Review: A DARK, DARK MAN, Strangely Addictive, Nihilistic Crime and Corruption
Directed by Adilkhan Yerzhanov, the detective story from Kazakhstan paints a bleak picture of police work in the rurals. Now streaming on MHz Choice.
Sit back and allow the corruption to wash over you.
A Dark, Dark Man
Now streaming on MHz Choice.
"The prolific Kazakh auteur Adilkhan Yerzhanov belongs among the ranks of unsung heroes of the contemporary world cinema," according to my colleague Martin Kudlac. "Yerzhanov's deadpan style, absurdist situations, and lo-fi genre-mixing in existentialist steppe dramedies juggling black humor and serious, even taboo, subjects propel him among under-the-radar original filmmakers."
With this in mind, I plunged into A Dark, Dark Man, which premiered as a feature film at the San Sebastian Film Festival in 2019 and is now streaming as a three-part series on MHz Choice.
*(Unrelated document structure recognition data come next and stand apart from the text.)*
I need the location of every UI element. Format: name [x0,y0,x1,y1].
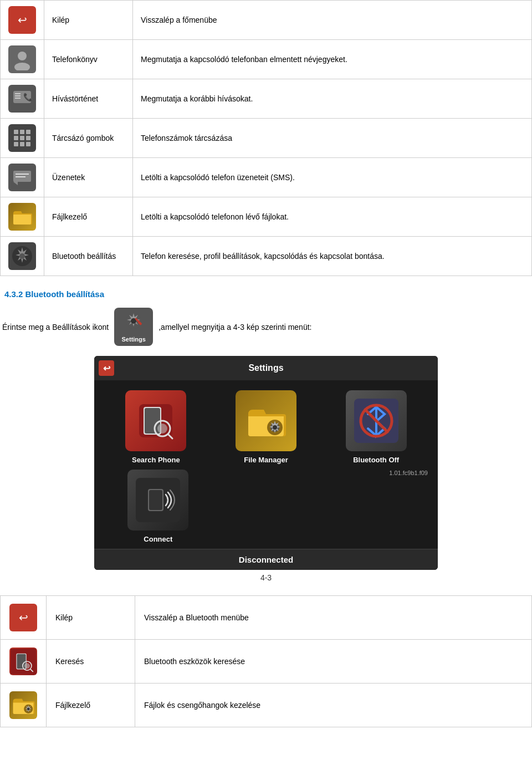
kereses-label: Keresés [47,640,135,684]
table-row: ↩ Kilép Visszalép a főmenübe [1,1,532,40]
svg-point-1 [14,63,30,70]
search-phone-label: Search Phone [132,456,180,464]
uzenetek-label: Üzenetek [44,158,133,197]
fajlkezelo-label: Fájlkezelő [44,197,133,237]
table-row: Tárcsázó gombok Telefonszámok tárcsázása [1,119,532,158]
connect-item[interactable]: Connect [104,470,212,543]
telefonkonyv-desc: Megmutatja a kapcsolódó telefonban elmen… [133,40,532,79]
svg-rect-3 [15,93,21,94]
svg-rect-4 [15,95,21,96]
svg-rect-18 [16,176,25,177]
kilep2-label: Kilép [47,596,135,640]
bluetooth-settings-desc: Telefon keresése, profil beállítások, ka… [133,237,532,276]
version-container: 1.01.fc9b1.f09 [212,470,428,478]
dialpad-icon-svg [11,127,33,149]
file-manager-icon [236,390,296,451]
svg-rect-9 [26,130,30,134]
kilep2-desc: Visszalép a Bluetooth menübe [135,596,532,640]
table-row: Telefonkönyv Megmutatja a kapcsolódó tel… [1,40,532,79]
section-heading: 4.3.2 Bluetooth beállítása [0,289,532,299]
svg-point-47 [27,708,30,711]
touch-text-after: ,amellyel megnyitja a 4-3 kép szerinti m… [158,323,311,332]
connect-label: Connect [144,535,172,543]
messages-icon-svg [11,166,33,188]
connect-icon [127,470,188,531]
kilep-icon: ↩ [8,6,36,34]
kilep2-icon: ↩ [9,604,37,631]
kilep-desc: Visszalép a főmenübe [133,1,532,40]
svg-rect-39 [149,490,162,510]
disconnected-status: Disconnected [94,549,438,570]
svg-text:📞: 📞 [23,93,33,102]
table-row: Bluetooth beállítás Telefon keresése, pr… [1,237,532,276]
settings-gear-icon [124,311,144,335]
tarcsazo-desc: Telefonszámok tárcsázása [133,119,532,158]
svg-point-33 [273,425,277,430]
settings-btn-label: Settings [122,336,146,343]
settings-icon-svg [10,244,34,268]
settings-grid: Search Phone File Manager [94,380,438,470]
hivastortenet-label: Hívástörténet [44,79,133,119]
main-feature-table: ↩ Kilép Visszalép a főmenübe Telefonköny… [0,0,532,276]
settings-bottom: Connect 1.01.fc9b1.f09 [94,470,438,549]
settings-screen: ↩ Settings Search Phone [94,356,438,570]
fajlkezelo-icon [8,203,36,231]
table-row: Fájlkezelő Fájlok és csengőhangok kezelé… [1,684,532,727]
tarcsazo-icon [8,124,36,152]
hivastortenet-desc: Megmutatja a korábbi hívásokat. [133,79,532,119]
svg-point-29 [157,424,167,434]
svg-point-20 [19,253,25,259]
svg-rect-8 [20,130,24,134]
svg-rect-12 [26,136,30,140]
table-row: 📞 Hívástörténet Megmutatja a korábbi hív… [1,79,532,119]
fajlkezelo2-desc: Fájlok és csengőhangok kezelése [135,684,532,727]
table-row: Üzenetek Letölti a kapcsolódó telefon üz… [1,158,532,197]
table-row: ↩ Kilép Visszalép a Bluetooth menübe [1,596,532,640]
svg-rect-14 [20,142,24,146]
table-row: Fájlkezelő Letölti a kapcsolódó telefono… [1,197,532,237]
figure-label: 4-3 [0,573,532,582]
table-row: Keresés Bluetooth eszközök keresése [1,640,532,684]
fajlkezelo2-icon [9,691,37,719]
folder-icon-svg [11,206,33,228]
uzenetek-desc: Letölti a kapcsolódó telefon üzeneteit (… [133,158,532,197]
fajlkezelo2-label: Fájlkezelő [47,684,135,727]
search-phone-icon [125,390,186,451]
bluetooth-off-item[interactable]: Bluetooth Off [324,390,428,464]
svg-rect-5 [15,98,21,99]
bluetooth-settings-label: Bluetooth beállítás [44,237,133,276]
settings-screen-title: Settings [119,363,413,373]
kereses-desc: Bluetooth eszközök keresése [135,640,532,684]
svg-rect-13 [14,142,18,146]
search-phone-item[interactable]: Search Phone [104,390,208,464]
file-manager-label: File Manager [244,456,288,464]
hivastortenet-icon: 📞 [8,85,36,113]
tarcsazo-label: Tárcsázó gombok [44,119,133,158]
svg-rect-10 [14,136,18,140]
version-text: 1.01.fc9b1.f09 [389,470,428,476]
settings-title-bar: ↩ Settings [94,356,438,380]
uzenetek-icon [8,164,36,191]
back-button-screen[interactable]: ↩ [99,360,114,376]
svg-rect-15 [26,142,30,146]
kilep-label: Kilép [44,1,133,40]
touch-text-before: Érintse meg a Beállítások ikont [2,323,109,332]
svg-point-44 [24,663,30,669]
svg-point-0 [18,52,27,60]
telefonkonyv-icon [8,45,36,73]
call-history-icon-svg: 📞 [11,88,33,110]
bluetooth-off-label: Bluetooth Off [353,456,399,464]
svg-rect-7 [14,130,18,134]
telefonkonyv-label: Telefonkönyv [44,40,133,79]
settings-icon-button[interactable]: Settings [114,308,153,346]
bottom-feature-table: ↩ Kilép Visszalép a Bluetooth menübe [0,595,532,727]
fajlkezelo-desc: Letölti a kapcsolódó telefonon lévő fájl… [133,197,532,237]
touch-description: Érintse meg a Beállítások ikont Settings… [0,308,532,346]
bluetooth-settings-icon [8,242,36,270]
contact-icon-svg [11,48,33,70]
file-manager-item[interactable]: File Manager [214,390,318,464]
svg-rect-11 [20,136,24,140]
svg-rect-17 [16,174,29,175]
bluetooth-off-icon [346,390,407,451]
kereses-icon [9,647,37,675]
I was apprehensive about the idea of dividing the film into episodes, but it becomes strangely addictive, in large part because of -- rather than despite -- its exceedingly dry tone and the nature of Yerzhanov's unhurried storytelling. (Also, all three episodes debuted simultaneously!)
In an isolated village in Kazakhstan, far from intruding eyes, a young boy is found dead, apparently murdered. This does not concern the local authorities, who are busy paying off a hapless local citizen to claim responsibility for the child's brutal death. It's the latest in a long line of crimes by a police force that is steeped in systemic corruption.
Newly arrived Detective Bazhat (Daniar Alshinov), who has ambitions of his own, is inclined to go along with their corrupt schemes. But then a journalist named Ariana (Dinara Baktybaeva) hits the scene, with authority from somewhere higher up in the regional government. As she naively investigates, she doesn't realize that Detective Bazhat is committing further crimes all around her. Meanwhile, the stench of corruption, and the journalist's uncowed idealism, begins to affect Bazhat in ways that he did not anticipate.
All this plays out in landscapes that are starkly beautiful. Could such extensive corruption really be playing out against such lovely surroundings?
Director Kerzhanov, who also co-wrote the script, has been making feature films for more than 10 years, and though his quiet, spare style will not appeal to everyone, it feels ideally suited for a streaming service. I'll admit that the tone initially felt very ... slow ... but then I began noticing moments of despair and truth and frustration, and realized that they add up to paint a portrait of a nation and a time that is quite distinctive.
The humor is very, very dry; it's more observational than anything, but soaked in absurdist doctrines and a sense that the world has gone mad. The verdict is still out on the fate of the world, but at least we still have director Kerzhanov and his films.